### [What is needed]
The entries below are to be returned exactly. Include all of them.
[The records Boundary: Start]
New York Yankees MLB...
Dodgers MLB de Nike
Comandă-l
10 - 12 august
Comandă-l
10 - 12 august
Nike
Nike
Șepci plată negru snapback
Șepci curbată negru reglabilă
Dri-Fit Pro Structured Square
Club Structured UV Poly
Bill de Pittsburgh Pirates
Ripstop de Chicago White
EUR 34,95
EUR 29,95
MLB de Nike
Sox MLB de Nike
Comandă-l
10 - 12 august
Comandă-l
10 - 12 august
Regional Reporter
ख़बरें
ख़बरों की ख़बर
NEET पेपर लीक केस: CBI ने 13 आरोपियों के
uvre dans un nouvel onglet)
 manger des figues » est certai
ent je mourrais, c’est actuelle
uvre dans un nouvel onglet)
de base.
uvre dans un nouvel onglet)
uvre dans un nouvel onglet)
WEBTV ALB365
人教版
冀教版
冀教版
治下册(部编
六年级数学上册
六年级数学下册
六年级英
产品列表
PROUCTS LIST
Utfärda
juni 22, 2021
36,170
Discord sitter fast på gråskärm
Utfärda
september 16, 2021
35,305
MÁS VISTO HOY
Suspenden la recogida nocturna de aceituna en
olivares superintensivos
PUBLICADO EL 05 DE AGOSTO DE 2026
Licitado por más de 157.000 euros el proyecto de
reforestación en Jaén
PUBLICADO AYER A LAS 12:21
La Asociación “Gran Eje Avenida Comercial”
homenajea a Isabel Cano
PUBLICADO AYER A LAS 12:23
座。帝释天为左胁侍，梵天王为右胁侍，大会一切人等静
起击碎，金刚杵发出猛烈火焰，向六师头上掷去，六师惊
[The records Boundary: End]
### [Answer]
New York Yankees MLB...
Dodgers MLB de Nike
Comandă-l
10 - 12 august
Comandă-l
10 - 12 august
Nike
Nike
Șepci plată negru snapback
Șepci curbată negru reglabilă
Dri-Fit Pro Structured Square
Club Structured UV Poly
Bill de Pittsburgh Pirates
Ripstop de Chicago White
EUR 34,95
EUR 29,95
MLB de Nike
Sox MLB de Nike
Comandă-l
10 - 12 august
Comandă-l
10 - 12 august
Regional Reporter
ख़बरें
ख़बरों की ख़बर
NEET पेपर लीक केस: CBI ने 13 आरोपियों के
uvre dans un nouvel onglet)
 manger des figues » est certai
ent je mourrais, c’est actuelle
uvre dans un nouvel onglet)
de base.
uvre dans un nouvel onglet)
uvre dans un nouvel onglet)
WEBTV ALB365
人教版
冀教版
冀教版
治下册(部编
六年级数学上册
六年级数学下册
六年级英
产品列表
PROUCTS LIST
Utfärda
juni 22, 2021
36,170
Discord sitter fast på gråskärm
Utfärda
september 16, 2021
35,305
MÁS VISTO HOY
Suspenden la recogida nocturna de aceituna en
olivares superintensivos
PUBLICADO EL 05 DE AGOSTO DE 2026
Licitado por más de 157.000 euros el proyecto de
reforestación en Jaén
PUBLICADO AYER A LAS 12:21
La Asociación “Gran Eje Avenida Comercial”
homenajea a Isabel Cano
PUBLICADO AYER A LAS 12:23
座。帝释天为左胁侍，梵天王为右胁侍，大会一切人等静
起击碎，金刚杵发出猛烈火焰，向六师头上掷去，六师惊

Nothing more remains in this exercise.